In a move to curb speculative trading by retail investors, market regulator Securities and Exchange Board of India (SEBI) plans to introduce stricter rules for derivative trading, according to sources with direct knowledge of the situation. These new measures are expected to increase entry barriers and raise the cost of trading for retail participants, Reuters reported on September 6.
SEBI's proposed changes include limiting the number of options contract expiries to one per exchange per week and nearly tripling the minimum trading amount, sources revealed. Despite resistance from traders and brokers, the regulator is pushing forward with measures similar to those it proposed in July. However, SEBI will revisit earlier proposals related to increasing margin requirements and monitoring intraday trading positions.
Concerns have been mounting over retail investors’ growing involvement in speculative trading, particularly in India's booming options market. In August, the monthly notional value of derivatives traded reached a staggering ₹10,923 trillion ($130.13 trillion), the highest globally, according to SEBI data. A significant portion of this activity involves options linked to stock indices like the BSE Sensex and NSE Nifty 50.
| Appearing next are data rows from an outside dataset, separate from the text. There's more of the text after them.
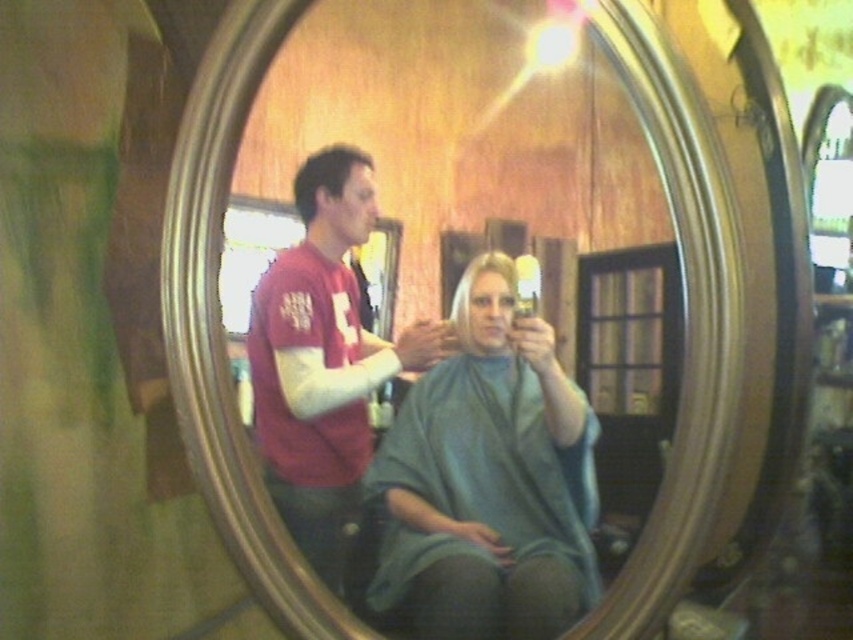 Question: Is silver metallic mirror at center positioned in front of blonde hair at center?

Choices:
 (A) yes
 (B) no

Answer: (B)

Question: Can you confirm if silver metallic mirror at center is positioned below dark brown hair at center?

Choices:
 (A) no
 (B) yes

Answer: (B)

Question: Does silver metallic mirror at center appear under green fabric cape at center?

Choices:
 (A) no
 (B) yes

Answer: (A)

Question: Which point is closer to the camera?

Choices:
 (A) (469, 333)
 (B) (592, 452)
 (C) (328, 186)

Answer: (B)

Question: Which point is farther to the camera?

Choices:
 (A) matte red shirt at center
 (B) silver metallic mirror at center

Answer: (B)

Question: Which object is the closest to the dark brown hair at center?

Choices:
 (A) silver metallic mirror at center
 (B) blonde hair at center
 (C) matte red shirt at center
 (D) green fabric cape at center

Answer: (C)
The share of retail investors in index options trading has risen dramatically, from 2 per cent six years ago to 41 per cent by the end of March 2024, further fuelling concerns among regulators.
"A key objective was to put an end to the large and rising speculative volumes in index options contracts close to expiry," said one source, who requested anonymity. “The regulator believes that this warrants additional measures both for small investor protection and for ensuring continued systemic stability,” as quoted by Reuters.
The final rules are expected to be issued later this month via a circular, sources said. SEBI is yet to officially comment on the upcoming changes.
This regulatory shift follows a tax increase on derivative transactions implemented in July, which was aimed at reducing retail participation. In May, Finance Minister Nirmala Sitharaman raised concerns about the potential risks associated with unchecked retail investor activity in the derivatives market, highlighting potential challenges for markets, investor sentiment, and household finances.
SEBI's latest regulatory efforts build on earlier proposals released in July, which were designed to address excessive speculative trading in the derivatives market. Key measures include:
Rationalisation of Strike Prices: Reducing the number of options strikes at contract launch and standardizing strike intervals.
Upfront Collection of Premiums: Mandating upfront collection of premiums from options buyers, in addition to the existing margin requirements for futures positions.
Removal of Calendar Spread Benefit: Eliminating the margin reduction for positions with different expiries on the same day.
Intraday Monitoring: Introducing intraday monitoring of position limits for index derivatives.
Minimum Contract Size Increase: Phasing in a higher minimum contract size, starting at ₹15-20 lakh.
Rationalisation of Weekly Expiries: Limiting weekly expiry to one benchmark index per exchange.
Increased Margins Near Expiry: Requiring additional margin on the last two trading days before contract expiry.
Additionally, SEBI has formed a 15-member working group headed by former RBI executive director G Padmanabhan to suggest investor protection and risk management measures in the equity derivatives market. The group includes representatives from exchanges, brokers, clearing corporations, mutual funds, corporates, and academic experts.
These changes come in response to concerns raised by SEBI about significant losses in household savings due to speculative trading. SEBI Chairperson Madhabi Puri Buch highlighted that annual losses of ₹50,000–60,000 crore from derivatives trading represent a macroeconomic issue, suggesting that these funds could be better deployed in IPOs, mutual funds, or other productive investments.